Picasso, who gets the heap of this criticism, partly due to his legendary status as a painter, also acts as the greatest example against this criticism. After all, the same man who is famously criticized for painting like a child is equally famous for having said, “It took me four years to paint like Raphael, but a lifetime to paint like a child.” Picasso acknowledges the aesthetic problem of naturalism versus abstraction, and embraces the side of artists and art-lovers that place more value on “child-like” paintings than realistic, anatomical artwork.
The exhibit of Picasso’s lithographs that are on display in the Norton Simon further exemplify the answer to this aesthetic problem of creating abstract art. The exhibit, called “States of Mind,” is open until Feb. 13th and is free for students. I would suggest for anyone, especially those that question the value of abstract art, to see for themselves the visual expression of what Picasso meant when he said it took him a lifetime to paint like a child.

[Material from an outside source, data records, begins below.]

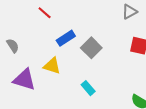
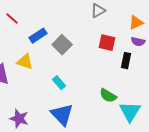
red line: (45, 13) -> (12, 19), moved

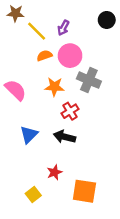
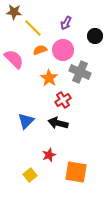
black circle: (107, 20) -> (95, 36), moved
purple arrow: (63, 28) -> (66, 23), moved
orange star: (54, 87) -> (49, 78), turned 30
pink semicircle: (16, 90) -> (14, 59), moved

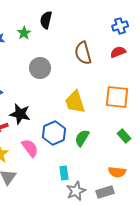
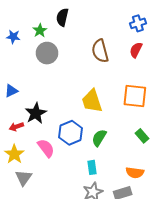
red semicircle: (118, 52) -> (136, 50), turned -42
gray circle: (40, 68) -> (47, 53), moved
black star: (20, 114) -> (36, 113), turned 30
cyan rectangle: (64, 173) -> (92, 167), moved

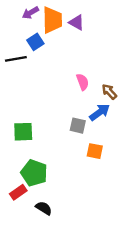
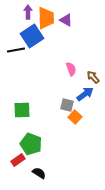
purple arrow: (30, 13) -> (28, 12), turned 120
blue square: (35, 42) -> (32, 36), size x1.6
orange square: (95, 151) -> (75, 117), moved, turned 32

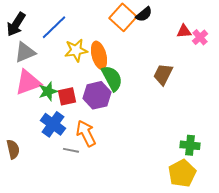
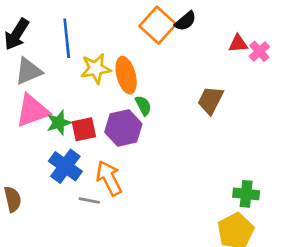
blue line: (54, 27) -> (67, 38), turned -52
green semicircle: (112, 78) -> (143, 106), size x0.6

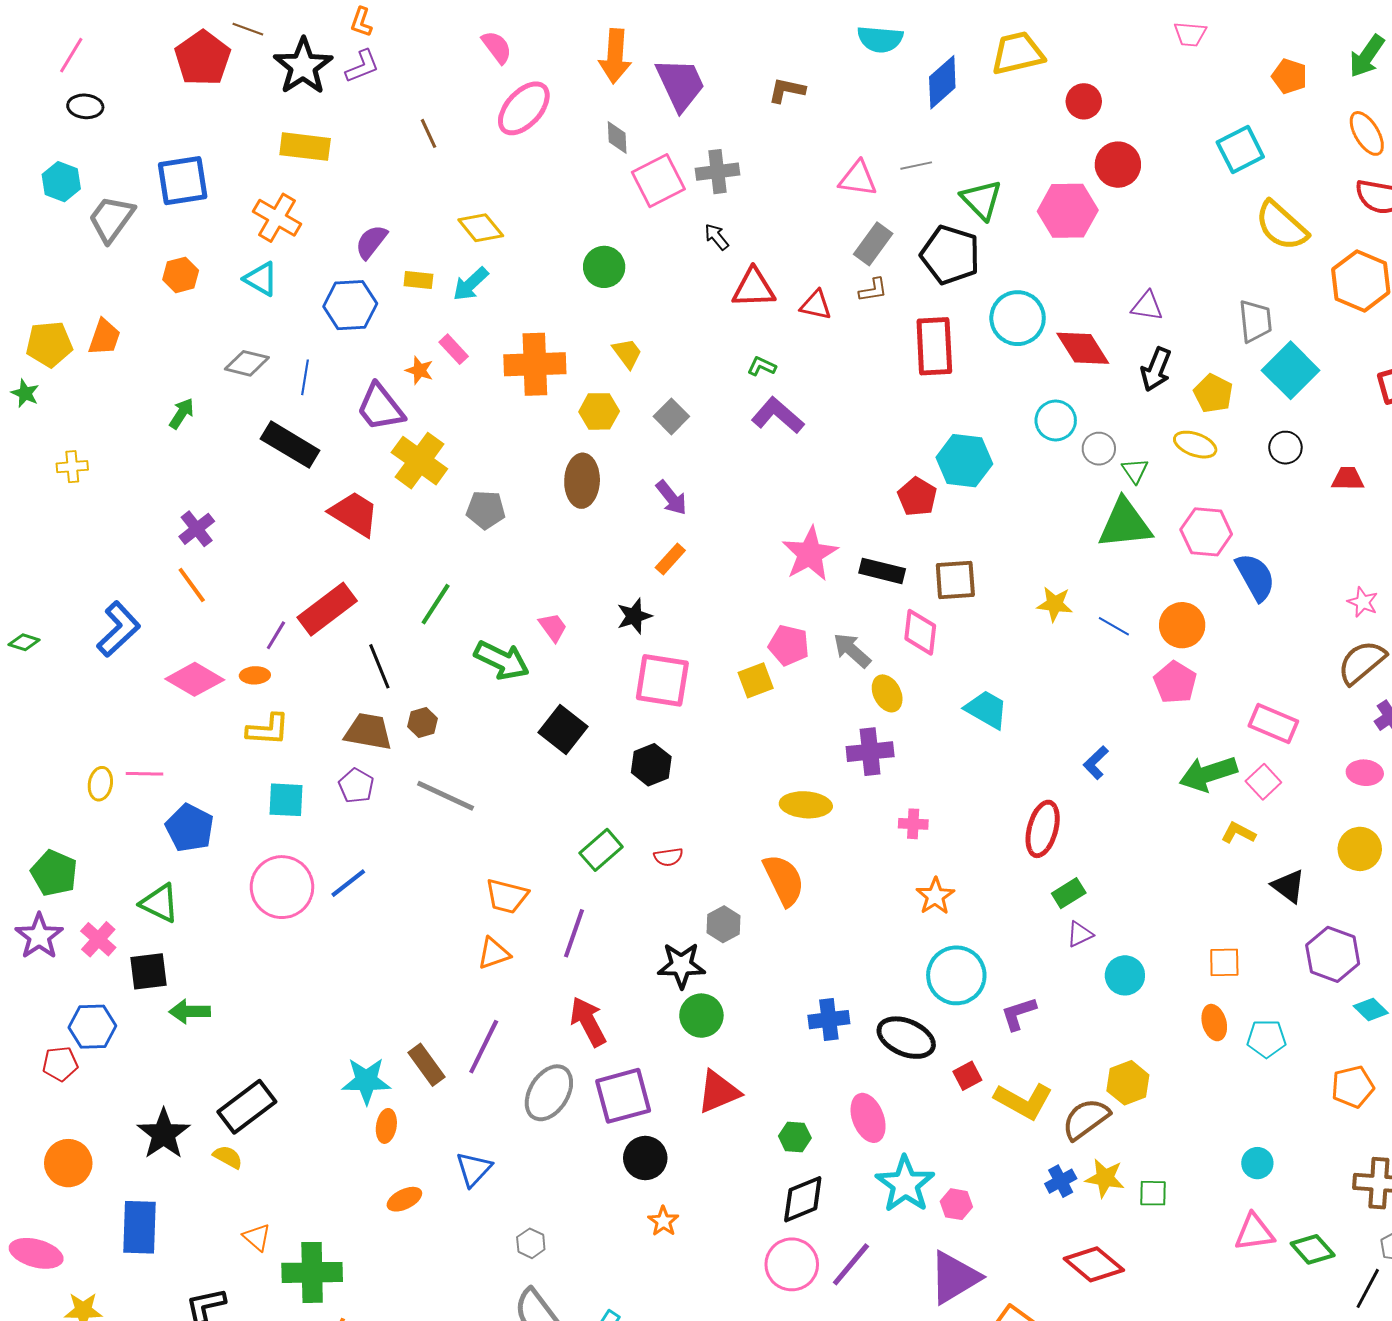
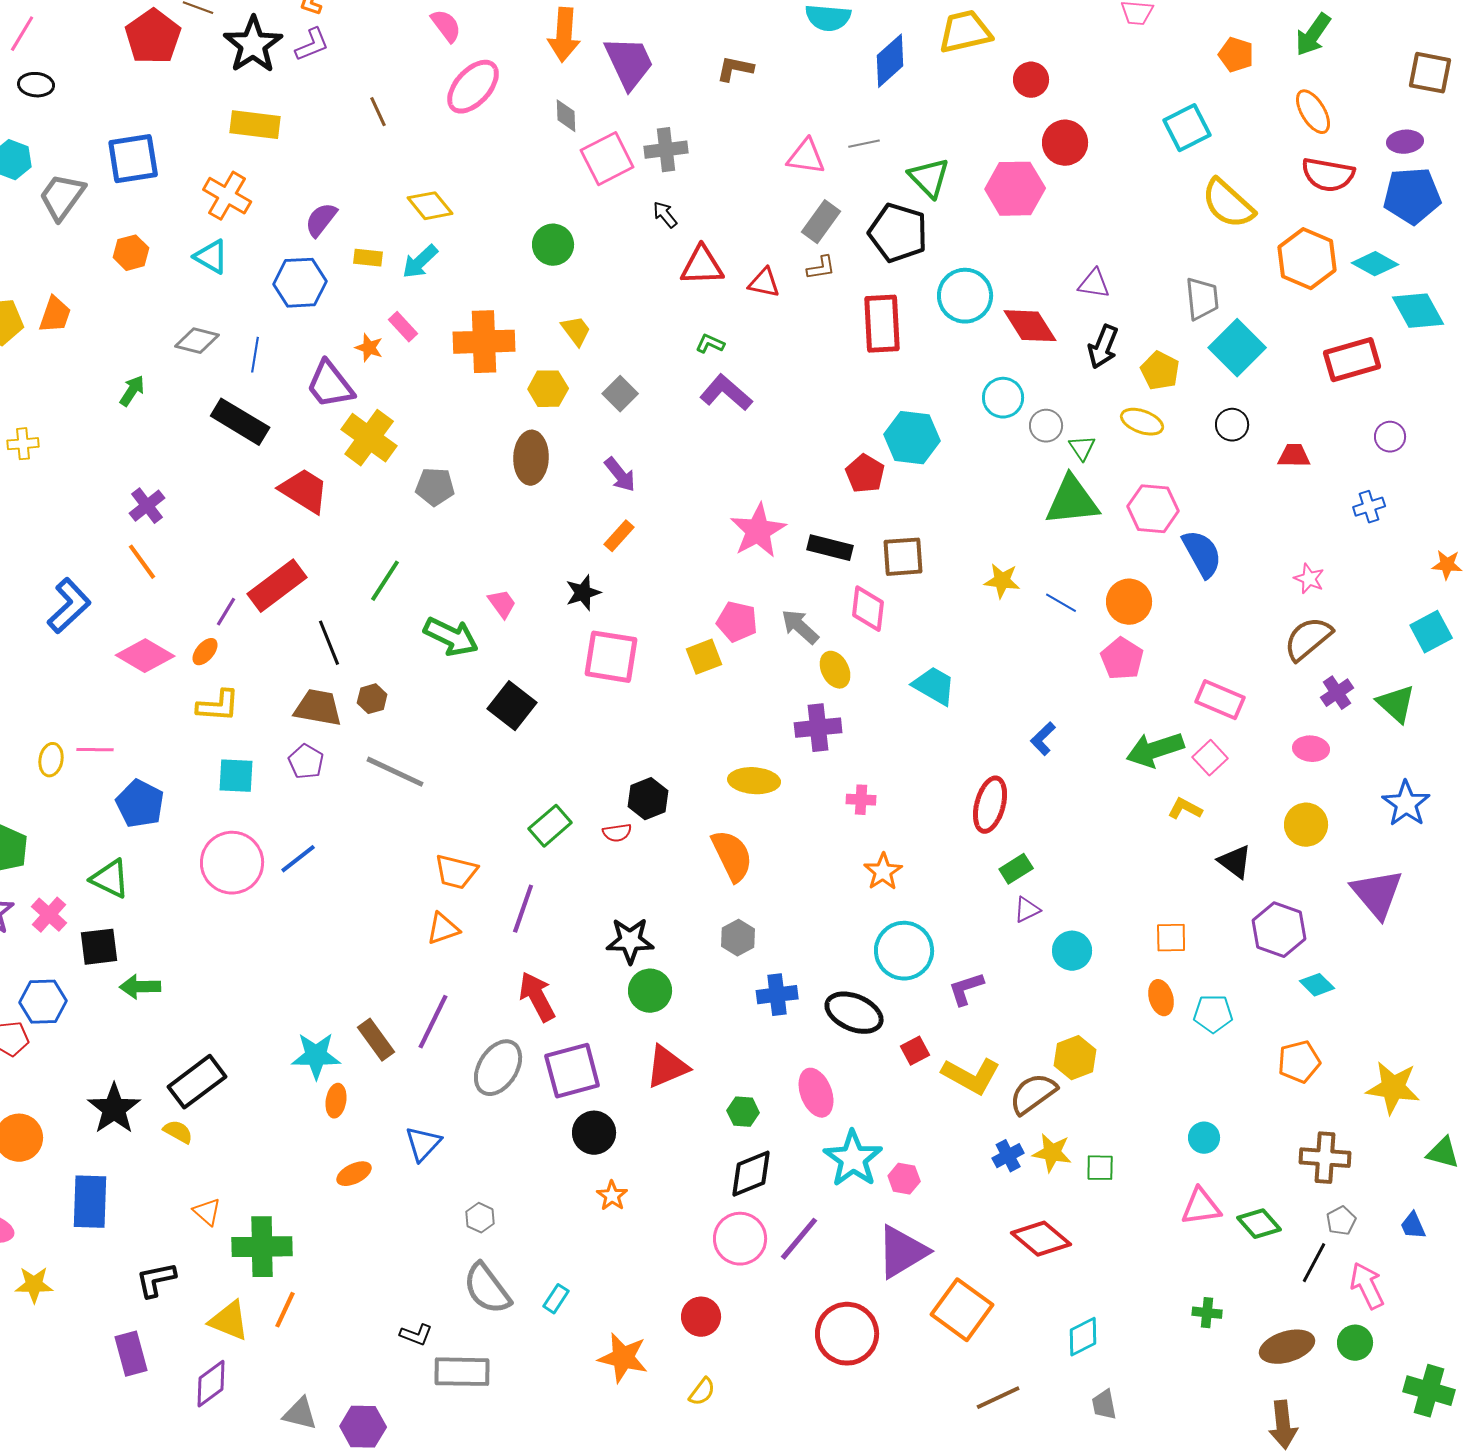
orange ellipse: (255, 675) -> (205, 652), turned -48
black hexagon: (651, 765) -> (648, 799), moved
gray hexagon: (724, 924) -> (738, 938), moved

Within the exhibit, Picasso’s “Bull” serves as arguably the best example. In this series of 11 lithographs, Picasso starts with an image of a realistic and painterly bull. As he progresses, he begins to exaggerate the bull’s size and then goes ahead to divide the bull up by its muscles and natural lines of contour. Work like this could only be done with great consideration to and knowledge of anatomy. From the fourth plate onward, Picasso fully styles and simplifies the bull. Every lithograph has progressively less lines and less paint. Picasso once said that “a picture is a sum of destructions” and sure enough, the final lithograph is the culmination of his abstraction via destruction; it is the minimalistic, simple outline of the bull.
The aesthetic issue that arises out of suspicion that it does not take skill to create abstract art is shot down by Picasso’s work. In abstracting a natural image, like a bull, it takes time and precision to transform the image as we see it into the dilution of planes, lines, colors and shapes that compose it. To create an abstract or cubist painting like Picasso does, the painter must thoroughly understand the elements that make up its naturalistic image. Picasso proves this understanding through his great oeuvre of naturalistic paintings, a clear familiarity in the styles of traditional schools of art. Furthermore, his series of lithographs, like the ones on display in “States of Mind,” truly express his ability to leap from naturalism to abstraction.
So the age-old criticism of “but a child can do it” simply does not hold validity when it comes to a man who sought to not only paint like a child, but displays through his art the skill it takes to do so. There’s no doubt that I will continue hearing “but a child can do it” in Picasso exhibits, but I certainly did not hear it in “States of Mind,” nor would I expect to.